=== Records for this exercise ===

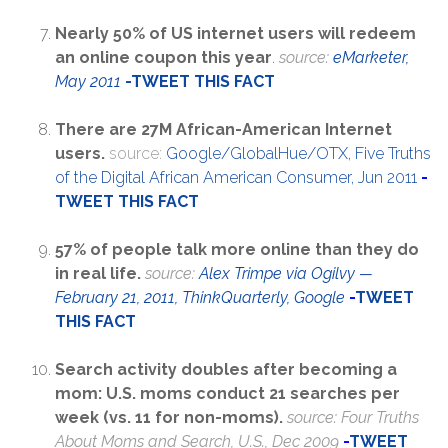
Nearly 50% of US internet users will redeem
an online coupon this year
.
source:
eMarketer,
May 2011
-
TWEET THIS FACT
There are 27M African-American Internet
users.
source:
Google/GlobalHue/OTX, Five Truths
of the Digital African American Consumer, Jun 2011
-
TWEET THIS FACT
57% of people talk more online than they do
in real life.
source:
Alex Trimpe via Ogilvy —
February 21, 2011, ThinkQuarterly, Google
-
TWEET
THIS FACT
Search activity doubles after becoming a
mom: U.S. moms conduct 21 searches per
week (vs. 11 for non-moms).
source: Four Truths
About Moms and Search, U.S., Dec 2009
-
TWEET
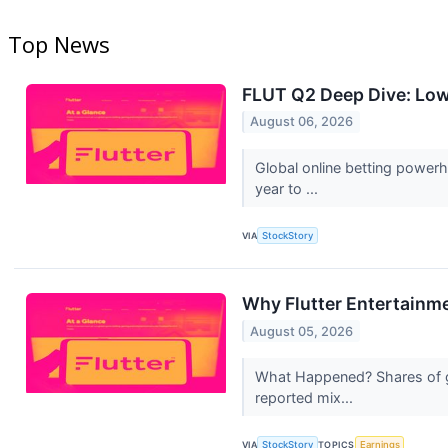
Top News
FLUT Q2 Deep Dive: Lowe
August 06, 2026
Global online betting power
year to ...
VIA
StockStory
Why Flutter Entertainm
August 05, 2026
What Happened? Shares of gl
reported mix...
VIA
StockStory
TOPICS
Earnings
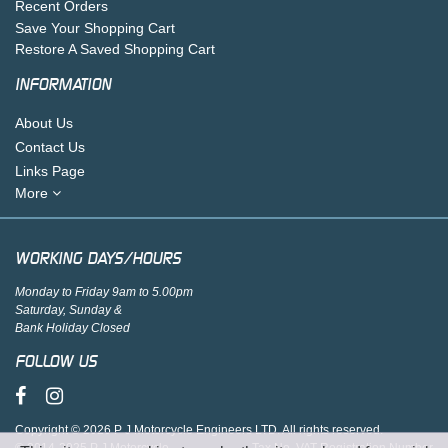
Recent Orders
Save Your Shopping Cart
Restore A Saved Shopping Cart
INFORMATION
About Us
Contact Us
Links Page
More
WORKING DAYS/HOURS
Monday to Friday 9am to 5.00pm
Saturday, Sunday &
Bank Holiday Closed
FOLLOW US
Copyright © 2026 P J Motorcycle Engineers LTD. All rights reserved.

===

> _Exercise objective_
How many of the lines above contain "Shopping"? Give the number by itself.

> _Result of this task_
2